En abril pasado comenté que cada día más instituciones reconocen el profundo y perdurable impacto de la amabilidad como un activo intangible que estimula el progreso y el desarrollo nacional por un efecto social acumulativo de escoger la bondad como fundamento de la colaboración.
El National Institute of Health de Estados Unidos, autoridades médicas de la Unión Europea y las escuelas de negocios más acreditadas, estudian las crecientes evidencias y data científica que demuestran que ser amables y altruistas posee gran importancia socioeconómica. Antes este asunto era más común en el estudio de la filosofía, la religión o las ciencias sociales afines a las humanidades, más que la economía o la medicina.
Tiene enorme trascendencia que científicos e investigadores sociales coincidan en que ejercer la bondad es mucho más que una virtud o atributo moral.

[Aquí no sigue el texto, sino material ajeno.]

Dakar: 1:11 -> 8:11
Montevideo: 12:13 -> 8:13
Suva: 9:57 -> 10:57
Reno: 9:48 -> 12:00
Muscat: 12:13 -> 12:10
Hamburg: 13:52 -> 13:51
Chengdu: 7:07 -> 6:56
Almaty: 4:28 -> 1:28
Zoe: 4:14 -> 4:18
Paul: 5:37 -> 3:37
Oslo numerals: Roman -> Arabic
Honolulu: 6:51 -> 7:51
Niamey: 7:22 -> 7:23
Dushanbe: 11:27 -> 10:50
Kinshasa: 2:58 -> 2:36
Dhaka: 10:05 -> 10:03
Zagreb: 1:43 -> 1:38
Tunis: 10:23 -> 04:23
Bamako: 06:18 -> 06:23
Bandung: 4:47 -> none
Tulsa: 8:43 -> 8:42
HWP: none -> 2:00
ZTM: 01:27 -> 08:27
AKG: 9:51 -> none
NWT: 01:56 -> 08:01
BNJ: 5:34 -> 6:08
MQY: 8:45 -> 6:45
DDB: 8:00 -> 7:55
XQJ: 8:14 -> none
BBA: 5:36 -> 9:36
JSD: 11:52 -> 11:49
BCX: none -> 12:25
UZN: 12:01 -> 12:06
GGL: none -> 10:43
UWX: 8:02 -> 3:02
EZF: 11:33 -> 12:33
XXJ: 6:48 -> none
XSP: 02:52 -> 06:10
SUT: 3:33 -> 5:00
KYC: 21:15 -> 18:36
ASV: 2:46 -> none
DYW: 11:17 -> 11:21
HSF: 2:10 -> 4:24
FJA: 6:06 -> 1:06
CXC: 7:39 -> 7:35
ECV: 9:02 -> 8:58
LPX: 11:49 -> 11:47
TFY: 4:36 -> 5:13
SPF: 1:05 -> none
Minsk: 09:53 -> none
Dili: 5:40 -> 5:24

Es, en efecto, una palanca relevante en contextos institucionales, empresariales, profesionales, familiares y hasta políticos.
Ser habitualmente amable mejora la salud, el bienestar psicológico, la productividad y la innovación, con efectos enriquecedores en los negocios y el PIB de las naciones.
También fortalece la legalidad. Es un rasgo de carácter muy valorado en líderes que, al modelar empatía, altruismo, respeto y ecuanimidad bajo presión, determinan un patrón cultural que puede emularse. Con sencillos gestos fortalecemos la confianza, construimos comunidades e impactamos más allá de lo económico. ¡Seamos más amables!